W zależności od obszaru programowego poziom dofinansowania sięga od 45 proc. do 100 proc. Ze 164 mln euro na łagodzenie i przeciwdziałanie zmianom klimatycznym, 140 mln euro to fundusze pochodzące z Mechanizmu Finansowego Europejskiego Obszaru Gospodarczego (MF EOG).

Środki zostaną przeznaczone na realizację projektów w trzech obszarach: energii odnawialnej i efektywności energetycznej; łagodzenia zmian klimatu i ograniczenia narażenia na tego typu zmiany oraz środowiska naturalnego i ekosystemów.

Pierwsze nabory projektów ruszyły na początku ubiegłego miesiąca i prowadzi je Narodowy Fundusz Ochrony Środowiska i Gospodarki Wodnej.

Dofinansowanie będzie przyznawane w formie dotacji. Natomiast w przypadku projektów związanych z energetyką dodatkowe środki w wysokości 500 mln zł udostępni NFOŚiGW.

Dofinansowanie uzupełniające z NFOŚiGW będzie dostępne w formie preferencyjnych pożyczek umożliwiających pokrycie różnicy pomiędzy uzyskanym grantem ze środków norweskich, a nawet 100 proc. kosztów kwalifikowanych projektu.

Jednym z trzech obszarów tematycznych, w których zostaną uruchomione nabory wniosków o dotacje, jest obszar „Energia odnawialna, efektywność energetyczna, bezpieczeństwo energetyczne”.
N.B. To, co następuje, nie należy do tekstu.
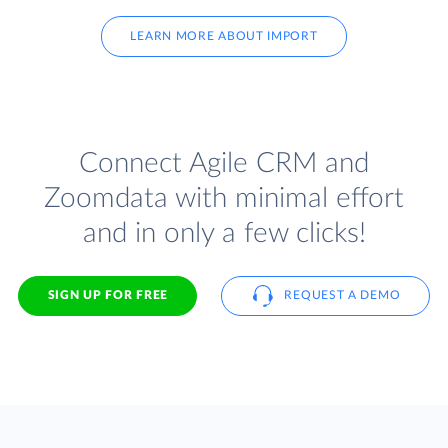
LEARN MORE ABOUT IMPORT
Connect Agile CRM and
Zoomdata with minimal effort
and in only a few clicks!
SIGN UP FOR FREE
REQUEST A DEMO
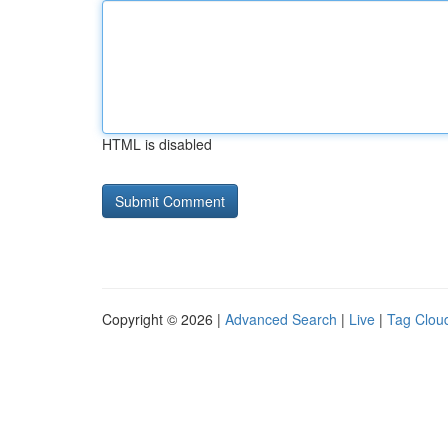
HTML is disabled
Copyright © 2026 |
Advanced Search
|
Live
|
Tag Clou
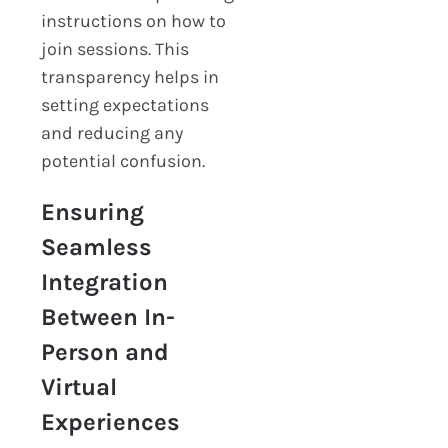
instructions on how to
join sessions. This
transparency helps in
setting expectations
and reducing any
potential confusion.
Ensuring
Seamless
Integration
Between In-
Person and
Virtual
Experiences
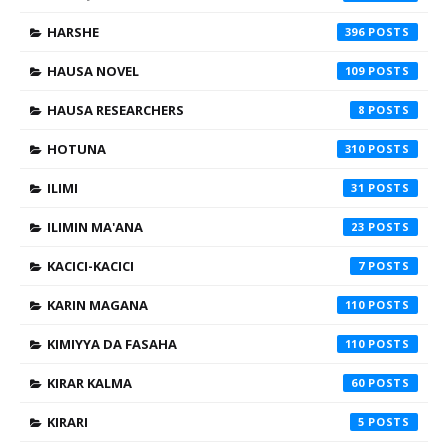
HARSHE
396
HAUSA NOVEL
109
HAUSA RESEARCHERS
8
HOTUNA
310
ILIMI
31
ILIMIN MA'ANA
23
KACICI-KACICI
7
KARIN MAGANA
110
KIMIYYA DA FASAHA
110
KIRAR KALMA
60
KIRARI
5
Do podziału w tym obszarze są dotacje w łącznej wysokości 423 mln zł. Natomiast łączna wartość dofinansowania w dwóch pozostałych obszarach – „Środowisko naturalne i ekosystemy” oraz „Łagodzenia zmian klimatu i adaptacji do ich skutków” – wynosi w sumie niemal 160 mln zł.
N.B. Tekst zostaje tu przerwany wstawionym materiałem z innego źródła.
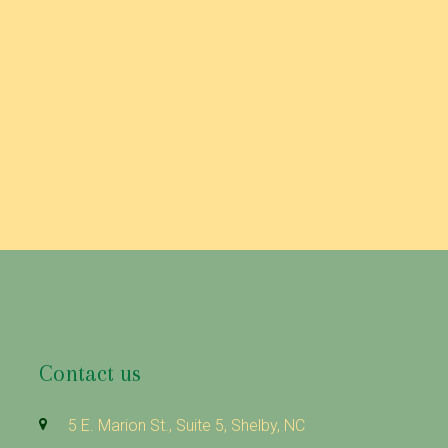
Contact us
5 E. Marion St., Suite 5, Shelby, NC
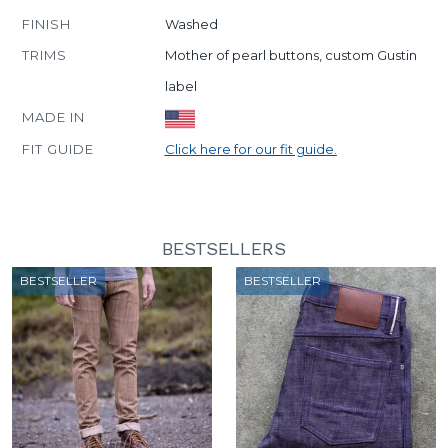
FINISH
Washed
TRIMS
Mother of pearl buttons, custom Gustin
label
MADE IN
FIT GUIDE
Click here for our fit guide.
BESTSELLERS
BESTSELLER
BESTSELLER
W obszarze „Energia odnawialna, efektywność energetyczna, bezpieczeństwo energetyczne” przewidziano trzy nabory wniosków o dofinansowanie w następujących działaniach. Teraz Ministerstwo Klimatu, któremu podlega NFOŚiGW, zdecydowało o wydłużeniu terminów składania wniosków.

1. Poprawa efektywności energetycznej w budynkach szkolnych

W tym działaniu dofinansowanie będzie można otrzymać na projekty związane z termomodernizacją budynków, przebudową systemów grzewczych i wentylacyjnych, wykorzystaniem systemów zarządzania energią i automatyki pogodowej, wymianą oświetlenia czy wykorzystaniem odnawialnych źródeł energii.
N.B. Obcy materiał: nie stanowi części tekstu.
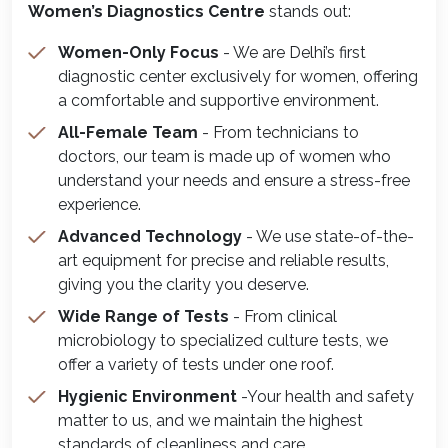
Women’s Diagnostics Centre
stands out:
Women-Only Focus
- We are Delhi’s first
diagnostic center exclusively for women, offering
a comfortable and supportive environment.
All-Female Team
- From technicians to
doctors, our team is made up of women who
understand your needs and ensure a stress-free
experience.
Advanced Technology
- We use state-of-the-
art equipment for precise and reliable results,
giving you the clarity you deserve.
Wide Range of Tests
- From clinical
microbiology to specialized culture tests, we
offer a variety of tests under one roof.
Hygienic Environment
-Your health and safety
matter to us, and we maintain the highest
standards of cleanliness and care.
Do dofinansowania w zakresie odnawialnych źródeł energii kwalifikują się inwestycje w kotły na biomasę, pompy ciepła, kolektory słoneczne, urządzenia do produkcji ciepła zasilane geotermią, a także instalacje fotowoltaiczne oraz mikroturbiny wiatrowe.

Dofinansowanie może otrzymać każdy podmiot prowadzący publiczną lub niepubliczną szkołę podstawową lub ponadpodstawową.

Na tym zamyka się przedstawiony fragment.